4. Blaue Gans, Austria
The Blaue Gans is a medieval hotel and you can tell; it is called the Blue Goose, after all. The inn is the oldest in the Austrian city of Salzburg, opening its doors in 1350. It’s located near prime historic sites in the city, such as the birthplace of Mozart, which is just a short walk away. These days, the hotel is also Salzburg’s first “art hotel,” housing almost 100 original works of art, which you can find strewn about in hallways, reception and other public areas—making the hotel almost like your own private art gallery. The contrast between modernity and medieval sensibility makes for a striking atmosphere. The hotel also boasts a bar and restaurant, and plays host to celebrations. Visit their “Wine Archive” after a long day of sight-seeing and unwind in the sunshine in their outdoor dining area.

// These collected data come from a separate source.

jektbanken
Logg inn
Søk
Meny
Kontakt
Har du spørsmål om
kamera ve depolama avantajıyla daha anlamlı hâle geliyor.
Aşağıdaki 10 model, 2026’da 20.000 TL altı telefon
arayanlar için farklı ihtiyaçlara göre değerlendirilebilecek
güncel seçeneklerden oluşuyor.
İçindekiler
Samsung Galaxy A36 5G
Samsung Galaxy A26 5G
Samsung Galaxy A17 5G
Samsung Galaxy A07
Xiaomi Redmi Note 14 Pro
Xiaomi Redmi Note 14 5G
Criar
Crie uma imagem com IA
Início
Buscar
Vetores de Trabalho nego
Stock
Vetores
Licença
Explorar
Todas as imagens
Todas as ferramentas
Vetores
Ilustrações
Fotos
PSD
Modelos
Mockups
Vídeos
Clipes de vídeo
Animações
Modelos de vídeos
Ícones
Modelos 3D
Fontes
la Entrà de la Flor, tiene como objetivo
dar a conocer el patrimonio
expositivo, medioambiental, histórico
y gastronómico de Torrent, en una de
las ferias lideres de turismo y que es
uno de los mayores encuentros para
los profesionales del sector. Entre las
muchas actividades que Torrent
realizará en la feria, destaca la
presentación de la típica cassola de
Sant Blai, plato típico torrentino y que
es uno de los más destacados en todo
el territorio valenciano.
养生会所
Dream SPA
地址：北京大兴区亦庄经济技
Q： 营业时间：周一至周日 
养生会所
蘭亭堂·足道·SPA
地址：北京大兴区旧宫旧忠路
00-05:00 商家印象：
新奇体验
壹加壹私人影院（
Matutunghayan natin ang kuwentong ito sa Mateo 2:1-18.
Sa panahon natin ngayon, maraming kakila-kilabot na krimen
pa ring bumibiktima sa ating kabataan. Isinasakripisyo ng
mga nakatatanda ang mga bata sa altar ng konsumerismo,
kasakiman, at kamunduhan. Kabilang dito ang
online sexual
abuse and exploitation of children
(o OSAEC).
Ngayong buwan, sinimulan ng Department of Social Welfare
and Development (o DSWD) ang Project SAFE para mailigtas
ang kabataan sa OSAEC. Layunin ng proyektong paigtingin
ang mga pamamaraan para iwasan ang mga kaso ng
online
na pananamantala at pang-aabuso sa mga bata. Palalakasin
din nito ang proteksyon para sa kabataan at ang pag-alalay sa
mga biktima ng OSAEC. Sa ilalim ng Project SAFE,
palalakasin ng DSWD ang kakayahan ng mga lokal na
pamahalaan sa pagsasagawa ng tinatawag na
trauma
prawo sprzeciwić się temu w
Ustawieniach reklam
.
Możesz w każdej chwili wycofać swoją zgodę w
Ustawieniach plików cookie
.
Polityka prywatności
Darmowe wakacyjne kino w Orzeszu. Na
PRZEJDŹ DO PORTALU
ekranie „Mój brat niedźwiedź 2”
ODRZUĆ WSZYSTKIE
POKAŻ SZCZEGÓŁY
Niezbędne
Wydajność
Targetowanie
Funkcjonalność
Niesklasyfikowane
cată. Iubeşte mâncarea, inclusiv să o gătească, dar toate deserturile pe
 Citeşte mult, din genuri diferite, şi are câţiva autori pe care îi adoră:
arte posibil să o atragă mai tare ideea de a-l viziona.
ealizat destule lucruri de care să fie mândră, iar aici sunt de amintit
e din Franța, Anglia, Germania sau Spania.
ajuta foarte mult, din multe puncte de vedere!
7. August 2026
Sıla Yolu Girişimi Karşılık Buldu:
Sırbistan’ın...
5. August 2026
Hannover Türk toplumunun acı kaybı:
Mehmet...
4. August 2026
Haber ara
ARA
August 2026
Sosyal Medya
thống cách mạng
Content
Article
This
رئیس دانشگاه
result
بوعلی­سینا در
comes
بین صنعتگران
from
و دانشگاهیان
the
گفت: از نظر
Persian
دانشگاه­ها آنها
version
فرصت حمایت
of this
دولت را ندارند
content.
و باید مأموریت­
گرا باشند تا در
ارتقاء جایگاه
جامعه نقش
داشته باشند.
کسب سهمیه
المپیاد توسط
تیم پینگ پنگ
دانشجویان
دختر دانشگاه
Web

3. Zum Roten Bären, Germany
The name loosely translates as “the red bear” and this Freiburg hotel is reputedly Germany’s oldest. Zum Roten Bären has been around since 1311, and the long line of innkeepers over the centuries can be traced back to the Bienger family that took possession of the inn that year; Wolf Eschger, the current landlord, is the 51st in this line! The building is also one of the oldest in Freiburg itself, with its foundations predating the foundation of the city 1120. The historic hotel is located in the heart of the Old Town, near the Freiburg Cathedral and the Swabian gate, as well as other popular tourist attractions in this university town. If you want local hospitality with access to some of the city’s storied sights, you can’t go wrong choosing Zum Roten Bären as your home away from home.
2. The Old Bell Hotel, UK
This Malmsebury hotel first opened its doors to travelers in 1220. The inn was envisioned by an abbot, probably thinking of putting up world-weary pilgrims traveling through Wiltshire. In a building this old, you can probably expect a haunt or 2. The Old Bell is rumored to be haunted by the Grey Lady, said to be the spirit of a young bride who was stood up at the altar. In the “new” wing of the building, constructed during the 1700s, you can find a bar and restaurant, so you can pick up a bite to eat as you pass through, even if you don’t plan to spend the night. Of course the Old Bell, which bills itself as England’s oldest hotel, offers a full English breakfast and traditional afternoon tea.
1. Hoshi Ryokan, Japan
Where in the world is the oldest hotel? Consult the Guiness Book of World Records and they’ll tell you it’s in Japan: the Hoshi Ryokan was long purported to be the oldest hotel, although it has since been displaced by another Japanese hotel. Nonetheless, the Hoshi Ryokan opened its doors in 718 and never looked back; the inn has been in the family for 46 generations and has been serving guests for over 1,200 years. The hotel is a traditional Japanese inn (ryokan) and features an ofuro, a traditional Japanese bathing room. In areas with onsen, hot springs, the ofuro will use water from the spring. Ryokan also allow visitors to wear yukata, a more relaxed version of traditional Japanese dress, and most have a relatively informal entrance where guests can congregate and even speak with the owner. Hoshi Ryokan is located in the Awazu Onsen area of Komatsu.